Claims 1, 3, 12, 15, and 17-19 are rejected under 35 U.S.C. 102(a)(1) as being anticipated by EP 2 789 847, hereinafter 847.
Regarding claim 1, 847 discloses:
A floating wind turbine installation, comprising an asymmetric floating wind turbine structure tethered to the floor of a body of water by a mooring system (see fig 1), wherein: the floating wind turbine structure comprises a wind turbine mounted on a semi- submersible floating platform (see fig 1), and the floating wind turbine structure is held in position by the mooring system such that the wind turbine is positioned on an upwind side of the centre of mass of the floating wind turbine structure in the direction of the prevailing wind at the location of the wind turbine installation (see fig 1).

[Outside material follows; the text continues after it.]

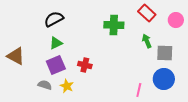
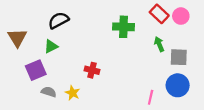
pink circle: (176, 20) -> (181, 16), moved
green triangle: (56, 43) -> (51, 46), moved
brown triangle: (16, 56) -> (17, 38), moved, turned 30
purple square: (56, 65) -> (36, 70), moved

Regarding claim 3, 847 discloses:
A floating wind turbine installation as claimed in claim 1, wherein the wind turbine is positioned substantially directly upwind of the centre of mass of the floating wind turbine structure in the direction of the prevailing wind (see fig 1).
Regarding claim 12, 847 discloses:
A floating wind turbine installation as claimed in claim 1, wherein the mooring system comprises a plurality of mooring lines connected, directly or indirectly, to the floating wind turbine structure (see fig 1).
Regarding claim 15, 847 discloses:
A floating wind turbine installation as claimed in claim 1, wherein the mooring system is an asymmetric mooring system (see fig 2).
Regarding claim 17, 847 discloses:
A floating wind turbine installation as claimed in claim 1, wherein the wind turbine comprises a tower and a rotor mounted at an upper end of the tower, wherein the rotor comprises a rotor hub and a plurality of blades mounted to the hub (see fig 1).
Regarding claim 18, see the rejection of claim 1.
Regarding claim 19, see the rejection of claim 1.
Claim Rejections - 35 USC § 103
In the event the determination of the status of the application as subject to AIA 35 U.S.C. 102 and 103 (or as subject to pre-AIA 35 U.S.C. 102 and 103) is incorrect, any correction of the statutory basis for the rejection will not be considered a new ground of rejection if the prior art relied upon, and the rationale supporting the rejection, would be the same under either status.
The following is a quotation of 35 U.S.C. 103 which forms the basis for all obviousness rejections set forth in this Office action:
A patent for a claimed invention may not be obtained, notwithstanding that the claimed invention is not identically disclosed as set forth in section 102 of this title, if the differences between the claimed invention and the prior art are such that the claimed invention as a whole would have been obvious before the effective filing date of the claimed invention to a person having ordinary skill in the art to which the claimed invention pertains. Patentability shall not be negated by the manner in which the invention was made.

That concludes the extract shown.